Server B = Mssql 2000 and Mssql2005 with instance IP\SQLEXPRESS

PROBLEM::=
==========
1-->>All ASPx websites who used to connect MSSQL 2005 with instance IP\SQLEXPRESS is getting following error -
A network-related or instance-specific error occurred while establishing a connection to SQL Server. The server was not found or was not accessible. Verify that the instance name is correct and that SQL Server is configured to allow remote connections. (provider: Named Pipes Provider, error: 40 - Could not open a connection to SQL Server

2---> When we reboot server A and Server B the above error gone and it work fine atlease for 1 day and again that error appear suddenly.

3--->after windows update this proablem start and also not able to browse any website (google,windows update,microsoft) from browser on SERVER A
when the above error start giving.After reboot of server all website work fine in browser.

Please help me to resolve this issues...what could be the solution?


----------



## peterh40 (Apr 15, 2007)

Why do you have two versions of SQL on same server? MSSQL 2000 and SQL 2005. Is the port (1433) different on the two instances?


----------



## actech (Aug 7, 2010)

Hello,

As per our client need we install 2 version on same machine.
We are using same port but having different instance to connect to server.

Our clients who are using MSSQL 2000 are not facing any problem with websites
but problem only with clints who using MSSQL2005 and that problem resolve after rebooting server
but after 1-2 days the problem start again.As i said this problem start after windows update done.


----------



## peterh40 (Apr 15, 2007)

The only way to resolve this is take off all the recent updates (note down which ones), reboot and apply them one at a time and leave it until you find out which one is causing the issue.


----------



## peterh40 (Apr 15, 2007)

Also, make sure that the clients have the latest version of the SQL Native Client to ensure good connectivity with SQL.
You can download the client from the Microsoft Downloads website.


----------



## actech (Aug 7, 2010)

Hello,

Thanks for your update...Right now I am not able to browse any website on server A but all hosted websites are working fine just MMSQL20005 websites giving error.

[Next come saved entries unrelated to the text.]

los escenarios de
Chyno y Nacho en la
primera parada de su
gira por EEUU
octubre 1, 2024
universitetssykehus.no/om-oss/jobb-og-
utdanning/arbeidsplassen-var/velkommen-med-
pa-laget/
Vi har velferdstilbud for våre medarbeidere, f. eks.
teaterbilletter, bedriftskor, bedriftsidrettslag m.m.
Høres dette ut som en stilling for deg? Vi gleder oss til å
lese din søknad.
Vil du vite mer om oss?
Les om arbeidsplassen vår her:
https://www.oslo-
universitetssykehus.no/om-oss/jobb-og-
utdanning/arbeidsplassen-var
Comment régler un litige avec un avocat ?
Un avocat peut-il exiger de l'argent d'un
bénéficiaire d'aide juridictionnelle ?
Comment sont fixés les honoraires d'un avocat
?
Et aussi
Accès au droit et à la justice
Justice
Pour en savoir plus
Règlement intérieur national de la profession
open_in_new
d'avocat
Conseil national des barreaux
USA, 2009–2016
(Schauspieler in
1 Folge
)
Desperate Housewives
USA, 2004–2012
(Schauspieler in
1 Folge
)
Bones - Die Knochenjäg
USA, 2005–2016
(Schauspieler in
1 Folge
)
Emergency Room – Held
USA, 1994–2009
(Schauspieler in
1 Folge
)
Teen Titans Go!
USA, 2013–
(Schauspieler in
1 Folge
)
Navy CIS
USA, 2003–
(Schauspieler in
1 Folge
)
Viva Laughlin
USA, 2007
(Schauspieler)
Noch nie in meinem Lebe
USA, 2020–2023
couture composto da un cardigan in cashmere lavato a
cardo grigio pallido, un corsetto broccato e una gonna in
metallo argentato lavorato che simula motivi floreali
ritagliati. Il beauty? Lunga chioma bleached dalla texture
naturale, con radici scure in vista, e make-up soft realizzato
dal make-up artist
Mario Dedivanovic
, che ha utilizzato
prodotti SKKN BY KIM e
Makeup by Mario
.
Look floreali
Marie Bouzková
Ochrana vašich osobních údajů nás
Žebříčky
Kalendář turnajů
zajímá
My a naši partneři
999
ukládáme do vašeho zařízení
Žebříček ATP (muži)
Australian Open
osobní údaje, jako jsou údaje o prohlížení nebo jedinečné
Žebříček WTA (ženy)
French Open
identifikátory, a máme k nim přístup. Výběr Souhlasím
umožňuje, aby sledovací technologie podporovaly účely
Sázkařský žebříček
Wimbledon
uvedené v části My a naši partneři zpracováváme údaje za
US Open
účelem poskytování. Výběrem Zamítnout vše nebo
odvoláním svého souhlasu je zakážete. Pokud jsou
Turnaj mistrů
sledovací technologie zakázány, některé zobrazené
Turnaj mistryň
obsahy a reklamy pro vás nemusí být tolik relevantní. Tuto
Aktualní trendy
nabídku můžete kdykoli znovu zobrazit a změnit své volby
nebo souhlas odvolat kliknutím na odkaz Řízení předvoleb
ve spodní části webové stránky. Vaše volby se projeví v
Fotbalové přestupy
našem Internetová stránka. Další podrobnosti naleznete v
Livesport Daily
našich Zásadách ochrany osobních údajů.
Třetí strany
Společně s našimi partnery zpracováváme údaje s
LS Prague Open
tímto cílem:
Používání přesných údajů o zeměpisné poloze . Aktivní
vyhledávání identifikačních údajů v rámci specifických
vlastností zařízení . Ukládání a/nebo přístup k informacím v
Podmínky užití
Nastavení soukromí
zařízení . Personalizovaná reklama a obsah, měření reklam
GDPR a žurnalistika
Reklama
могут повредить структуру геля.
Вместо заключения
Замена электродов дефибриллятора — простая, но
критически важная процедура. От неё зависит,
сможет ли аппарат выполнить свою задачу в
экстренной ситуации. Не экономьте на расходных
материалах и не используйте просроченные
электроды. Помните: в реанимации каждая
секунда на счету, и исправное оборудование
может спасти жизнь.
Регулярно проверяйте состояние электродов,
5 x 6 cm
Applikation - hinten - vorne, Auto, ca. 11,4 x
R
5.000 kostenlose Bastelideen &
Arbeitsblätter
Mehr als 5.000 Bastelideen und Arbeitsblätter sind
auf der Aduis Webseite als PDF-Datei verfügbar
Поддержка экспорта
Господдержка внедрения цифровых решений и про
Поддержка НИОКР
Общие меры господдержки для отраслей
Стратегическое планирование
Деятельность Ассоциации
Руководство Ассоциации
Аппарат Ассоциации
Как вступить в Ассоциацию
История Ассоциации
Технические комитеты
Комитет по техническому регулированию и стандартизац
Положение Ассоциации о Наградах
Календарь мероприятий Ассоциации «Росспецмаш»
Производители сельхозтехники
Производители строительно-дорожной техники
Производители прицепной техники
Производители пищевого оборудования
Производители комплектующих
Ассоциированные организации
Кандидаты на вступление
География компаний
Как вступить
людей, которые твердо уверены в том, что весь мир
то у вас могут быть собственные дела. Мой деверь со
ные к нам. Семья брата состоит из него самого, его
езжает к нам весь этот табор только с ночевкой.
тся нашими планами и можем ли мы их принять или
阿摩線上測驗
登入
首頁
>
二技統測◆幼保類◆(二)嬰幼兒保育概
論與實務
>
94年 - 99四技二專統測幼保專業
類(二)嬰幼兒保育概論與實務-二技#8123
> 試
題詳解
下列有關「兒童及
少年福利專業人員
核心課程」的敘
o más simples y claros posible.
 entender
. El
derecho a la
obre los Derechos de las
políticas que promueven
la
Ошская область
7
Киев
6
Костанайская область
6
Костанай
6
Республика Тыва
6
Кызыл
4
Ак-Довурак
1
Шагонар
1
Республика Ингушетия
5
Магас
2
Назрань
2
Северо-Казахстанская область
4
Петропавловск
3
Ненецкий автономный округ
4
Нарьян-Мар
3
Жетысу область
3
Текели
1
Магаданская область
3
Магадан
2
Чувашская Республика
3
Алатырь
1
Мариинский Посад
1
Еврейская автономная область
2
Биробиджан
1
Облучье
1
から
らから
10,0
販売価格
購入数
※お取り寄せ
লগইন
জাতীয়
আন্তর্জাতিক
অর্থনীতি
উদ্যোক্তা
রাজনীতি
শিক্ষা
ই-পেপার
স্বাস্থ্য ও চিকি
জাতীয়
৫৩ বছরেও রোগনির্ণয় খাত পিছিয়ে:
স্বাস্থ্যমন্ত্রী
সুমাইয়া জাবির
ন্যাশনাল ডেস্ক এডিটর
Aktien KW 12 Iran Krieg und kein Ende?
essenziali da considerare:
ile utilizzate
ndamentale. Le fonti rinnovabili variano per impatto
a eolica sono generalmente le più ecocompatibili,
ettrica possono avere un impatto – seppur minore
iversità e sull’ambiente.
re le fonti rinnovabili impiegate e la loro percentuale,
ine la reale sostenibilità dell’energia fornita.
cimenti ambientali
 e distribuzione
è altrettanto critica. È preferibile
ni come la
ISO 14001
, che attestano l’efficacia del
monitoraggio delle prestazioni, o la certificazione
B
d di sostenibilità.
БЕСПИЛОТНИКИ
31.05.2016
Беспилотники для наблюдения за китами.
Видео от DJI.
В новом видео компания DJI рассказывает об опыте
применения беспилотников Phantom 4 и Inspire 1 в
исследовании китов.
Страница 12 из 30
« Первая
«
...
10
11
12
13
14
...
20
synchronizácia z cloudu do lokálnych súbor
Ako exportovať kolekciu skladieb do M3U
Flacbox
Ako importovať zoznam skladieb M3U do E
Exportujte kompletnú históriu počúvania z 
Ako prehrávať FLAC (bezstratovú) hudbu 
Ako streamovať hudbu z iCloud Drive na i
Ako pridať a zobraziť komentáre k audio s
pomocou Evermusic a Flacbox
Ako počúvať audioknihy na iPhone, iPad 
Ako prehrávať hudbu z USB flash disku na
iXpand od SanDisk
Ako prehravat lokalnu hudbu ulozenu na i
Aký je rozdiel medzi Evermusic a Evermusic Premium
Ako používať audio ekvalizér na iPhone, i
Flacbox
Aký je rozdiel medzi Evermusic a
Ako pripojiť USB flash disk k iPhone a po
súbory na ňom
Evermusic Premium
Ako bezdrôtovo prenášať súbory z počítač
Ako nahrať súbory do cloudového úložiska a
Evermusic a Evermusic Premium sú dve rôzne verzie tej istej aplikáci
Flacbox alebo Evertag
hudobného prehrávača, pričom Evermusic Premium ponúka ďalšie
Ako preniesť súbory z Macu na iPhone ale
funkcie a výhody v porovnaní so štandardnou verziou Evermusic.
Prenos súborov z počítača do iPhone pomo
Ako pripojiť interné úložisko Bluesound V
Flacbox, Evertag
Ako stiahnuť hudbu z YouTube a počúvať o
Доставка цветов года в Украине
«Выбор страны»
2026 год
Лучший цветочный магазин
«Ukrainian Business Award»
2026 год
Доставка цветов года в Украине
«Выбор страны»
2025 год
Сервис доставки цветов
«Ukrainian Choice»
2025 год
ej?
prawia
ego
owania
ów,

While troubleshooting one more thing I observed that ,in Hijackthis logs I have got following log -
----------------------------------------------------------------------------------------------------------
O10 - Broken Internet access because of LSP provider 'c:\documents and settings\administrator\windows\system32\mswsock.dll' missing
---------------------------------------------------------------------------------------------------------------
How to solve this? Is this the reason for no access to internet on Server A server?


----------